### TASK DIRECTIONS
Transcribe exactly, please, the line bearing "r que Cafetorah?" and all later lines through the end of the records, with the pictures left out.

### PROVIDED ENTRIES
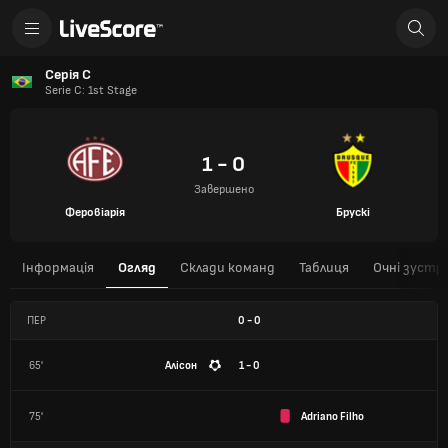
Серія С
Serie C: 1st Stage
1 - 0
Завершено
Феровіарія
Брускі
Інформація
Огляд
Склади команд
Таблиця
Очні зустрі
ПЕР
0
-
0
65'
Алісон
1 - 0
75'
Adriano Filho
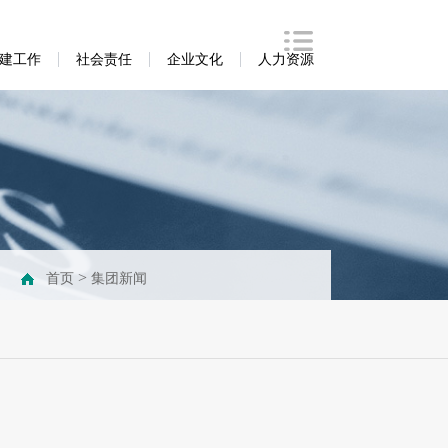
建工作
社会责任
企业文化
人力资源
>
首页
集团新闻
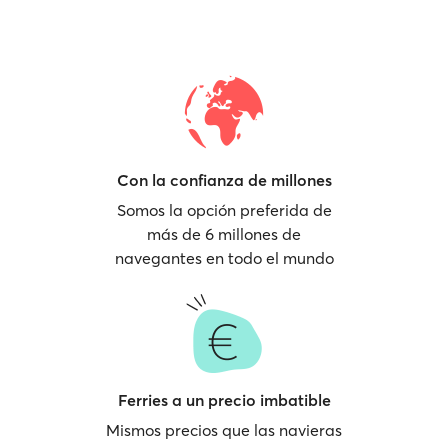
Con la confianza de millones
Somos la opción preferida de
más de 6 millones de
navegantes en todo el mundo
Ferries a un precio imbatible
Mismos precios que las navieras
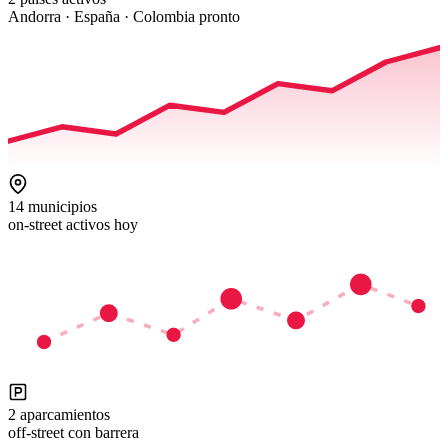
Andorra · España · Colombia pronto
14 municipios
on-street activos hoy
2 aparcamientos
off-street con barrera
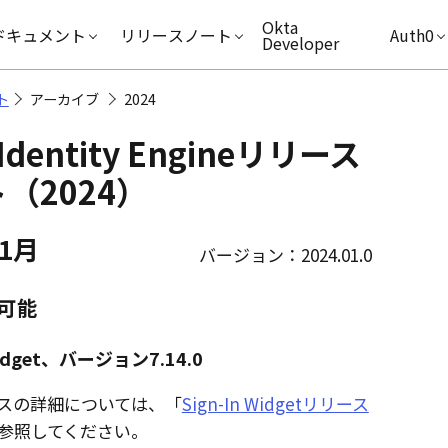
キップ
Okta
ドキュメント
リリースノート
Auth0
Developer
ト
アーカイブ
2024
 Identity Engineリリース
（2024）
年1月
バージョン：2024.01.0
可能
 Widget、バージョン7.14.0
スの詳細については、「
Sign-In Widgetリリース
参照してください。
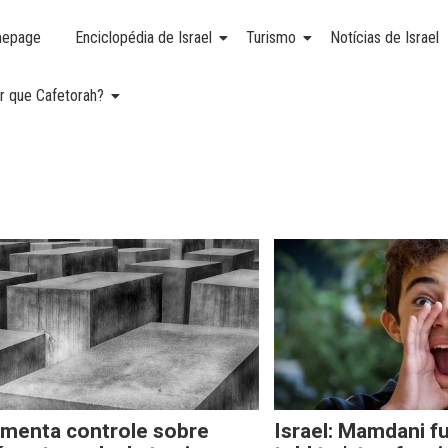
epage
Enciclopédia de Israel
Turismo
Notícias de Israel
r que Cafetorah?
umenta controle sobre
Israel: Mamdani fu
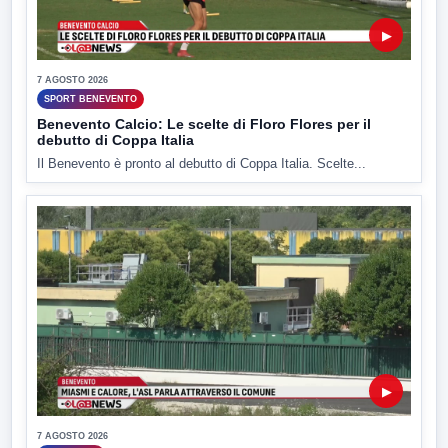
▶
7 AGOSTO 2026
SPORT BENEVENTO
Benevento Calcio: Le scelte di Floro Flores per il
debutto di Coppa Italia
Il Benevento è pronto al debutto di Coppa Italia. Scelte...
▶
7 AGOSTO 2026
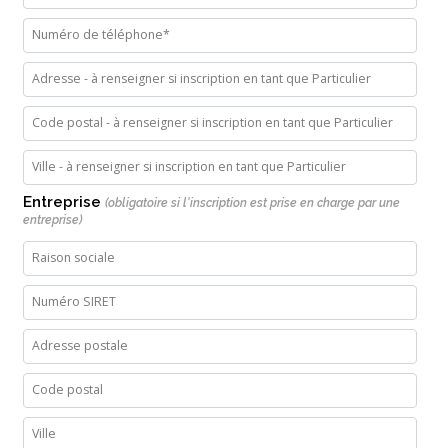
Entreprise
(obligatoire si l'inscription est prise en charge par une
entreprise)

### PROBLEM SOLUTION
r que Cafetorah?
umenta controle sobre
Israel: Mamdani fu
▶
7 AGOSTO 2026
SPORT BENEVENTO
Benevento Calcio: Le scelte di Floro Flores per il
debutto di Coppa Italia
Il Benevento è pronto al debutto di Coppa Italia. Scelte...
▶
7 AGOSTO 2026
Entreprise
(obligatoire si l'inscription est prise en charge par une
entreprise)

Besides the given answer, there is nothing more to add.